At the time, I didn’t wonder about its arbitrariness and never asked myself why our standard keyboard uses the QWERTY arrangement instead of alphabetical order or any other obviously advantageous arrangement. Whatever the original reasons for our adopting QWERTY, however, we now seem firmly committed to it. The typewriter, and its successor the computer, are among the most widely used office machines in the Western world, and keyboard-related repetitive-strain injuries are among our most common industrial accidents.
Commitment is incessantly urged upon us fin de siècle twentieth- century Americans. Commitment to our spouses, our children, and our careers is held to be virtuous; lack of commitment is a common criticism. Yet commitment should be seen as morally neutral. After all, what one is committed to might be either good or bad; commitment to a destructive relationship, an unsatisfying job, or alcoholism deserves no praise. Often, commitment can mean nothing more than an involvement that has outlived its original justification. All of us have at one time or another felt trapped by such a commitment, longing for a happier, though uncertain, state of existence but fearing the short-term pain required to reach it.Commitment is a big issue not only for us as individuals, but for us as a culture as well. All human societies have many apparently arbitrary practices that persist for centuries or even millennia--writing systems, counting systems, sets of number signs, and calendars, to name just a few examples. At one time there existed alternatives to the system that we eventually adopted. Were some of these alternatives better than others? Did we in fact end up committed to the best ones? Are our alphabets, decimal counting, Arabic numerals, and Gregorian calendar really superior to Chinese logograms, Babylonian base-60 counting, Roman numerals, and the Mayan calendar?
Those questions are hard to answer for some of these choices-- counting systems, for instance--to which we became committed in the remote past. But the QWERTY keyboard is a modern-day commitment, dating back only to the late nineteenth century, and thus it is one whose history we can reconstruct. We know that QWERTY is the dominant survivor of dozens of keyboard designs that competed during the early years of the typewriter. Hence we can ask, with the expectation of finding an answer, to what advantages does it owe its triumph?
Studies of the consequences of keyboard design were pioneered by the industrial engineers Frank and Lillian Gilbreth, who were made famous by a biography, Cheaper by the Dozen, written by 2 of their 12 children. The Gilbreths sought to decrease worker fatigue and increase the efficiency of many industrial processes (as well as of surgical operations and buttoning a shirt) by time-and-motion studies and slowed-down motion pictures. Applied to keyboard design, such studies showed that typing fatigue, errors, and slow speed depend especially on bad design in allocating letters among keyboard rows, among fingers, and between the left and right hands.

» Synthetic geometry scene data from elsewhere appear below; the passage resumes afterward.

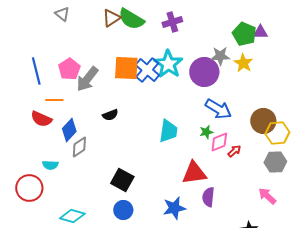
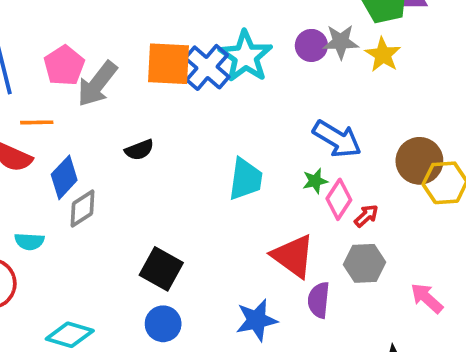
purple circle: (204, 72) -> (311, 45), moved, size x0.6
pink diamond: (219, 142) -> (339, 199), turned -35
gray hexagon: (275, 162) -> (365, 263), moved
red triangle: (194, 173) -> (293, 256), turned 44

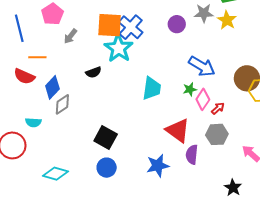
purple circle: (311, 45) -> (177, 24), moved
cyan star: (245, 56) -> (119, 48), moved
pink pentagon: (64, 66) -> (52, 14), moved
gray arrow: (97, 84) -> (70, 36), size x0.6

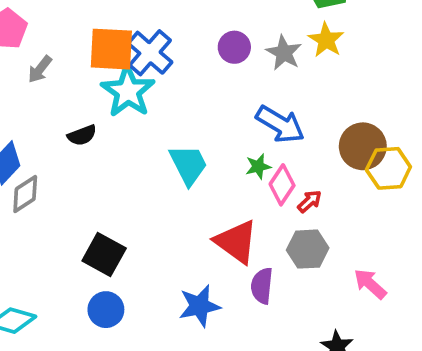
gray star: (204, 13) -> (284, 53), moved, turned 30
cyan trapezoid: (152, 88) -> (188, 165), turned -35

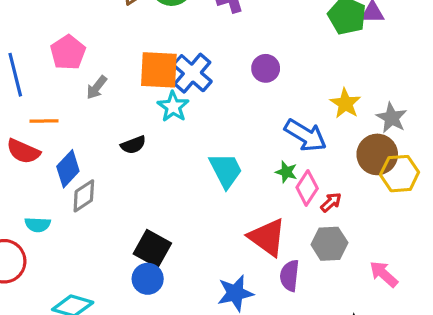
yellow star: (326, 40) -> (345, 103), moved
gray star: (284, 53) -> (392, 118), moved
cyan star: (128, 91) -> (173, 107), size x0.7
green star: (258, 166) -> (286, 172), turned 30
blue circle: (106, 310) -> (148, 279), moved

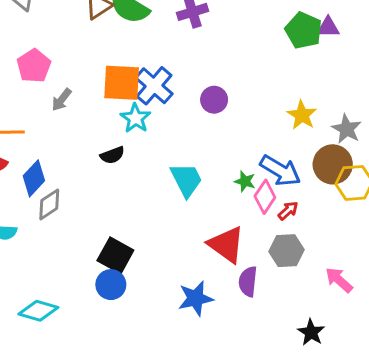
purple circle: (266, 68) -> (214, 100), moved
blue arrow: (305, 135) -> (280, 171), moved
black semicircle: (133, 145) -> (112, 155), moved

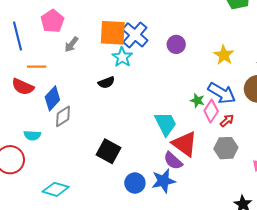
yellow star: (302, 115) -> (224, 55), moved
cyan trapezoid: (186, 180) -> (166, 124), moved
purple semicircle: (248, 281) -> (173, 161), moved, turned -54
blue circle: (111, 285) -> (135, 183), moved

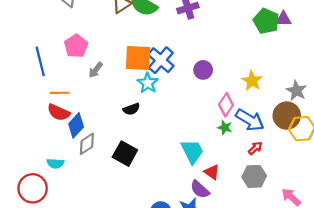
red semicircle: (23, 87) -> (59, 112), moved
pink diamond: (211, 111) -> (226, 105), moved
red triangle: (185, 144) -> (212, 172), size x0.6
black square: (108, 151) -> (125, 154), moved

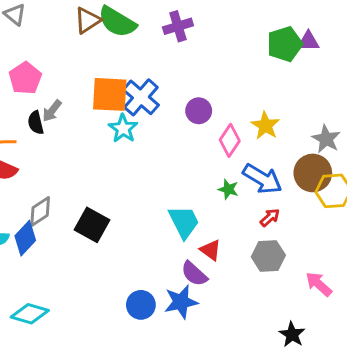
green pentagon: (266, 21) -> (285, 44), turned 30
pink diamond: (226, 105) -> (230, 140), moved
black semicircle: (131, 109) -> (36, 123), moved, turned 98
blue diamond: (76, 125) -> (25, 238), moved

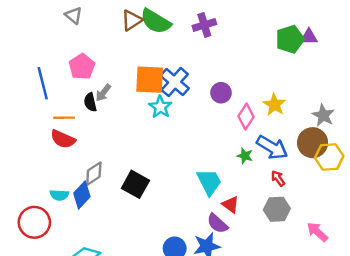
red arrow: (270, 217) -> (278, 178), turned -84

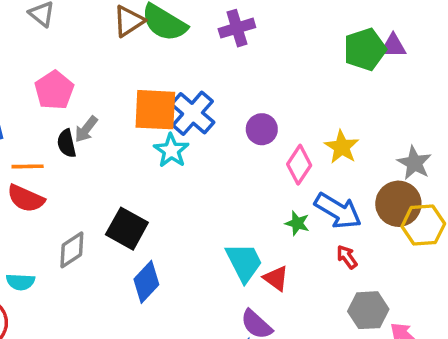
black square: (135, 184) -> (127, 229), moved
blue diamond: (82, 195) -> (146, 282), moved
red triangle: (231, 204) -> (276, 278), moved
gray hexagon: (277, 209) -> (368, 310), moved

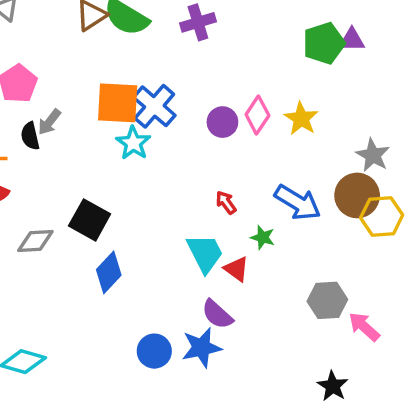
yellow star: (342, 147) -> (301, 119), moved
pink diamond: (299, 165) -> (257, 115), moved
green star: (297, 223) -> (263, 237), moved
gray diamond: (72, 250) -> (35, 241), turned 30
red arrow: (347, 257) -> (226, 202), moved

When you prepare to type, you rest your fingers on QWERTY’s second-from-the-bottom row, called the home row. Obviously, the more typing you can do without having to move your fingers from the home row, the faster you’ll be able to type, the fewer errors you’ll make, and the less you’ll strain your fingers. Confirming that straightforward prediction, motion-picture studies prove that typing is fastest on the home row and slowest on the bottom row.
You might then naively expect that the QWERTY keyboard was designed so that most typing is done on the home row. You would be wrong. Only 32 percent of strokes are on the home row; most strokes (52 percent) are on the upper row; and a full 16 percent are on the bottom row, which you should be avoiding like the plague. Not more than 100 English words can be typed without leaving the home row. The reason for this disaster is simple: QWERTY perversely puts the most common English letters on other rows. The home row of nine letters includes two of the least used (J and K) but none of the three most frequently used (E, T, and O, which are relegated to the upper row) and only one of the five vowels (A), even though 40 percent of all letters in a typical English text are vowels.

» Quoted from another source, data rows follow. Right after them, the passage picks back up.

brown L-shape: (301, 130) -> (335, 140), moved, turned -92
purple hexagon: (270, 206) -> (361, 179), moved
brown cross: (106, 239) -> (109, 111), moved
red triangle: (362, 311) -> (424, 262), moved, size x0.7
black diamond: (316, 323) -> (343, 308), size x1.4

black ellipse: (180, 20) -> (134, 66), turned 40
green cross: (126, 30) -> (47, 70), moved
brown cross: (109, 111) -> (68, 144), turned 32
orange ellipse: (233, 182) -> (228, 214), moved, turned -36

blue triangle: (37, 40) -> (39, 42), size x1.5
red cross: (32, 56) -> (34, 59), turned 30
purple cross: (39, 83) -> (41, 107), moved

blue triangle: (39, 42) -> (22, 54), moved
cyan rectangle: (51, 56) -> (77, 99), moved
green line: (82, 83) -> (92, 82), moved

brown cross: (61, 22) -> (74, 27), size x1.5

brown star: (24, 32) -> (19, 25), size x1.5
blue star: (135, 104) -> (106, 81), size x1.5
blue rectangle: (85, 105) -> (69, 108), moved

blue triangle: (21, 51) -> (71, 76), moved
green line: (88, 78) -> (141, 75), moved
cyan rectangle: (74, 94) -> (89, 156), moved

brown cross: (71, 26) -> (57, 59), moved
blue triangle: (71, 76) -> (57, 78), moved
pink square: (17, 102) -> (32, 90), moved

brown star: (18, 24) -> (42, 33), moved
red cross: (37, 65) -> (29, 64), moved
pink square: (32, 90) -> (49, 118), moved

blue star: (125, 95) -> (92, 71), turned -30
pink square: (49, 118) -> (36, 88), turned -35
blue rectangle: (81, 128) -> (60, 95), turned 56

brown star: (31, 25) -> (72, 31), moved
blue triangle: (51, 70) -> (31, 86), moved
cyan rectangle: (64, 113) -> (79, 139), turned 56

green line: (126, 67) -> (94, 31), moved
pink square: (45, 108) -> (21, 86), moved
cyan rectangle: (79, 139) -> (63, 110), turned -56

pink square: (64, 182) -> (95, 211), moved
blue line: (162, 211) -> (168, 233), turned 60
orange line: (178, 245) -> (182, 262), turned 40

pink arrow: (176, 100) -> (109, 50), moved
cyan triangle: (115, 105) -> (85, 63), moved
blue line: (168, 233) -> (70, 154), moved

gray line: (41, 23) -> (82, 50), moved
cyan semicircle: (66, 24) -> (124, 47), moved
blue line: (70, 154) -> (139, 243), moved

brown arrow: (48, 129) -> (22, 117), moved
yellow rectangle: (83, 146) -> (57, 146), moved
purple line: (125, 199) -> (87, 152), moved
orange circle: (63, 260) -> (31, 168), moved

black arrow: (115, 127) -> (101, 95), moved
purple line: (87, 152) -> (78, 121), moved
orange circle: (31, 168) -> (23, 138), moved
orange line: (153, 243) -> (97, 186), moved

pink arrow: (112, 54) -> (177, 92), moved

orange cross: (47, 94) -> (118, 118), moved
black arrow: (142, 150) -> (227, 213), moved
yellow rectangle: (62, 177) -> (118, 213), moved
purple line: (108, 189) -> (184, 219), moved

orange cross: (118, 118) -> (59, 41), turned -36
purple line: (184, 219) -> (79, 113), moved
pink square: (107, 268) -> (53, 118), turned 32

To appreciate the consequences of that misdesigning, just remind yourself of how it feels to type pumpkin or minimum on your QWERTY keyboard. Your fingers must not only reach from the home row to the top or bottom but must at times hurdle completely over the home row, moving directly from top to bottom and back again. Those awkward hurdles and reaches slow you and introduce typing errors and finger strain. Unfortunately, out of any 100 pairs of consecutive letters in a typical English text, six require a reach and four a hurdle on the QWERTY keyboard.
These inconveniences are minimized by any of the numerous competing keyboard designs that concentrate the most common English letters onto the home row. For instance, the Dvorak keyboard devotes the home row to nine of the 12 most common English letters--including all five vowels and the three most common consonants (T, H, N)--while the six rarest letters (V, K, J, X, Q, and Z) are relegated to the bottom row. As a result, 70 percent of typing strokes remain on the home row, only 22 percent are on the upper row, and a mere 8 percent are on the hated bottom row; thousands of words can be typed with the home row alone; reaches are five times less frequent than in QWERTY typing, and hurdles hardly ever happen.
Another easily understood vice of the QWERTY keyboard has to do with alternation of hands. Whenever the left and right hands type alternate letters, one hand can be getting into position for the next letter while the other hand is typing the previous one. You can thereby fall into a steady rhythm and type quickly. In reality, though, even a good typist’s speed is seldom steadily maintained. It repeatedly shifts between fast bursts and slow stutters within even a few seconds, and many of the stutters arise from strings of consecutive letters typed by the same hand. The longer the string, the slower the typing rate and the more frequent the errors.
Yet QWERTY typing tends to degenerate into long one-handed strings of letters, especially strings for the weak left hand. More than 3,000 English words utilize QWERTY’s left hand alone, and about 300 the right hand alone. (Try typing exaggerated and greatest, then try million and monopoly). The underlying reason for this shortcoming is that most English syllables contain both vowels and consonants, but QWERTY assigns some vowels (A and E) as well as some common consonants (R, S, and D) to the left hand, and others (I, O, and U, plus H, L, and N) to the right hand. Hence, for about half of all digraphs (two consecutive letters) in a typical English text, QWERTY allocates both letters to the same hand.